D’autre part, en citant Marie-Françoise GLATZ
(ANONYME, 1997), « le droit d’aménagement du
territoire devrait dépasser son rôle traditionnel de
réglementation des constructions et évoluer vers la
prise en compte des intérêts naturels dans tous les
espaces utilisés par l’homme. L’objectif serait de
reconstituer le maillage écologique qui a disparu de
nos campagnes. Ce maillage écologique requiert la
gestion de certaines parcelles de terre dans l’intérêt
de la vie sauvage ».
Si le rôle du Comité scientifique de la Conserva-
tion de la Nature et de la Protection des Eaux est de
sensibiliser l’opinion publique et les décideurs politiques
sur les raisons de protéger le patrimoine vivant du
bassin versant de la Molignée, les véritables solutions
ne sont pas entre ses mains.

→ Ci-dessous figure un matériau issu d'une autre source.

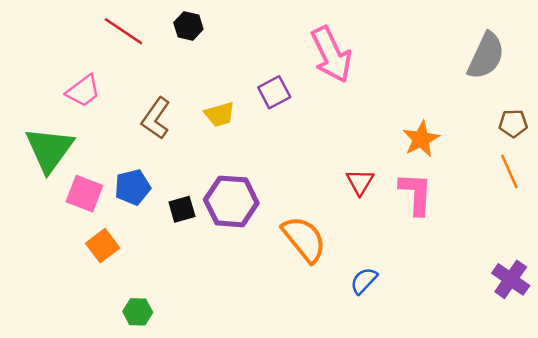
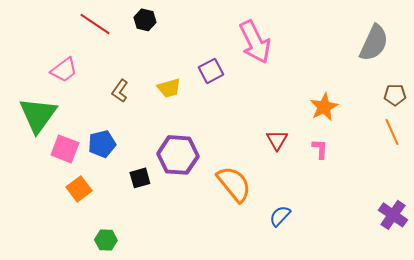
brown L-shape: (156, 118) -> (120, 91), size x0.7
pink L-shape: (416, 194) -> (320, 149), size x0.6
black square: (182, 209) -> (140, 178), moved

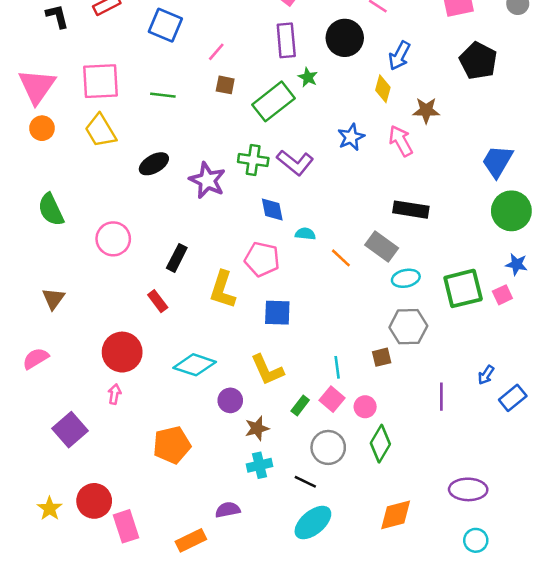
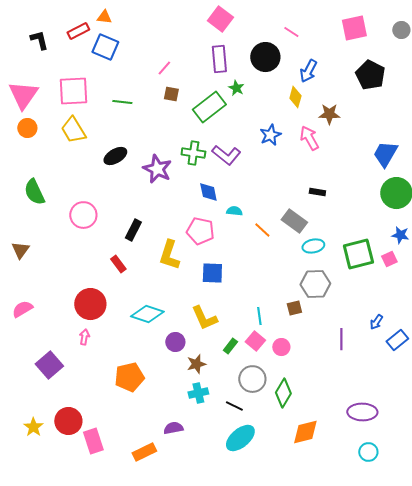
blue square: (165, 25) -> (105, 47), moved
black rectangle: (411, 210) -> (317, 192), size x0.6
brown triangle: (53, 299) -> (20, 250), moved
green diamond: (380, 444) -> (283, 393), moved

Elles se trouvent dans les
rapports que notre société veut entretenir avec la
nature, ainsi que dans les modes de développement et
les modèles économiques qui lui sont associés. Les
choix sociaux et économiques demeurent de la seule
responsabilité du pouvoir politique. Pour que les
mesures de conservation de la biodiversité soient
efficaces, il est indispensable que les décisions soient
acceptées et approuvées par la société. Le rôle des
scientifiques ne peut plus se limiter à assurer la
chronique nécrologique des espèces disparues mais
il est bien de promouvoir conservation, gestion,
restauration du patrimoine naturel, notamment par
l’éducation des futurs citoyens.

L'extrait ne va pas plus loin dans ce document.